It has been about a week since I decided to focus on me and the kids. Things I have notice-It has not helped my stress or my patience but those things are do to cash flow and exhaustion. It has made me more present with my kids. I can tune in better, be more spontaneous, and after they go to bed I am getting things done. I am enjoying them more and noticing things more.
The play I am about to present will have lovely sets because I am taking the time to prepare the pieces and plan out how they look and what I want them to be. I am sleeping better on most nights.
I am not anxious any more and not scared to be myself when I do talk to people. I am more honest and not afraid of them going away because if they do then they aren't the guy for me.
I am more authentically that way in my regular life too. Being unwilling to be a victim of bad behavior means that I am unwilling right across the board. This means big changes and BIG choices. It has led me to giving a script I have held for a year to someone I like but had distanced myself from because someone else didn't like her. And I think it could be a good project for both of us. She is the mom of two, and so am I, and she will understand and feel connected to the material.
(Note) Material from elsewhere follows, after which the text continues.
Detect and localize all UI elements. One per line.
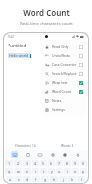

I am not 100% happy yet but I am finding my way back to that. Last year I was joyous to be out of the marriage and frantic and determined to make a good life on my terms. I was relieved and it translated to happiness. This year, the happiness is harder to find as the reality of my life settles in-but the happiness is deeper felt and more genuine because it's been won and earned by my own hand and my own choice-and that's something that hasn't happened in a long time.